About this task: Only those lines in the data below from the line containing "k the link below to learn more about" through the line containing "You no go touch the radio (The radio)", both included, should be restated word for word.

Extracted data:
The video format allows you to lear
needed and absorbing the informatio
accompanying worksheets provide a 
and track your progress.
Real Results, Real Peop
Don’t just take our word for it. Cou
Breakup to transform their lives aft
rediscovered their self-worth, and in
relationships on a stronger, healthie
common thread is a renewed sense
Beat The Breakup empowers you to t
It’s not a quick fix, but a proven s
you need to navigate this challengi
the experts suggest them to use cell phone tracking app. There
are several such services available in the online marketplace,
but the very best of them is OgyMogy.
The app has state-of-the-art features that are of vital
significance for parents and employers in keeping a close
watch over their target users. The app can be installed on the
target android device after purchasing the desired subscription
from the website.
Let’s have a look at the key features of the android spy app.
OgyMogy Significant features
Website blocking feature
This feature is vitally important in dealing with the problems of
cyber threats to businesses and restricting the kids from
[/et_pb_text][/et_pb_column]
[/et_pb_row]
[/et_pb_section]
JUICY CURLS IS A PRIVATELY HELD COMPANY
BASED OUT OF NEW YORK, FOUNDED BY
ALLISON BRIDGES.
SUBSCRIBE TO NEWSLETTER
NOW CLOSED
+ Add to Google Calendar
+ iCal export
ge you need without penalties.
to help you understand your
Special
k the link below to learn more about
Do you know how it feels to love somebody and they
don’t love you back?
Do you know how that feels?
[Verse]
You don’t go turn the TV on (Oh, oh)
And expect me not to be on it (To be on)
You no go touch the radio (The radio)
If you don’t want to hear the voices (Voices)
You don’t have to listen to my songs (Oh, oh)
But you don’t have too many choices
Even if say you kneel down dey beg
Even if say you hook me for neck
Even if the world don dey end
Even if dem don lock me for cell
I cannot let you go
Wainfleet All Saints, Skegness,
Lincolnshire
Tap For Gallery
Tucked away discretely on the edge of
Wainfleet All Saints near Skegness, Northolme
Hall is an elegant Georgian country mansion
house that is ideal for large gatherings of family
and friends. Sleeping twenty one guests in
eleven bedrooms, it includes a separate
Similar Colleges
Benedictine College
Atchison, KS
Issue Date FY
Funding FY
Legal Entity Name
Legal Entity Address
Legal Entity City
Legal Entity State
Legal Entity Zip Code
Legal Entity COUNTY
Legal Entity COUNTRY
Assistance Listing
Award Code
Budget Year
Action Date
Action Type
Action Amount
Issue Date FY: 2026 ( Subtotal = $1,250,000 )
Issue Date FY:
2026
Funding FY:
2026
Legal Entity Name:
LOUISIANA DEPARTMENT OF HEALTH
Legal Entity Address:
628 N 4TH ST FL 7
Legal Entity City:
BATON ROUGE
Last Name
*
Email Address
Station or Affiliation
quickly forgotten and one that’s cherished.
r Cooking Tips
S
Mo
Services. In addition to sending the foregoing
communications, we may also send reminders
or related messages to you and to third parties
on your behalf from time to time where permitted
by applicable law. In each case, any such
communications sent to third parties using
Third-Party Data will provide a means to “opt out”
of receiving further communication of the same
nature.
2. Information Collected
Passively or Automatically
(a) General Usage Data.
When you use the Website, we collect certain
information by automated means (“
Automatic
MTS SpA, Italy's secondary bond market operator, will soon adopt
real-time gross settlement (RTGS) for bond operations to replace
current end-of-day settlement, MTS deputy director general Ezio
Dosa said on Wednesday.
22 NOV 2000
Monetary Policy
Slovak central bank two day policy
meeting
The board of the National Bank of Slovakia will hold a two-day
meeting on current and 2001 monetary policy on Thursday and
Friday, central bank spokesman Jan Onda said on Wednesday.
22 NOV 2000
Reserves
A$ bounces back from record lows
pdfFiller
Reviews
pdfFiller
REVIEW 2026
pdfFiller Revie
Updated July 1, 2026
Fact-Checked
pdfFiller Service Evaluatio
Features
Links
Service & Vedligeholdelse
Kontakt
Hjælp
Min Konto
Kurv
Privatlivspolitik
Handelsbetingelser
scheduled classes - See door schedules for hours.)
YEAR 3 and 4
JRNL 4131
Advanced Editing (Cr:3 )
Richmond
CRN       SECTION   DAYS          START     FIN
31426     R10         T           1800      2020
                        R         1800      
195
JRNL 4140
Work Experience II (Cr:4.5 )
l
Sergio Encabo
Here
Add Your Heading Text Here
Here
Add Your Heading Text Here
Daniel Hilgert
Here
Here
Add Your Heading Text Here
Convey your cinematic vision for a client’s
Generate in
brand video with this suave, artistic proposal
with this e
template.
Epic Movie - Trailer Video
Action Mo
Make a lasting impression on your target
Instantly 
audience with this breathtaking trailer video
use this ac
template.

Completed task:
k the link below to learn more about
Do you know how it feels to love somebody and they
don’t love you back?
Do you know how that feels?
[Verse]
You don’t go turn the TV on (Oh, oh)
And expect me not to be on it (To be on)
You no go touch the radio (The radio)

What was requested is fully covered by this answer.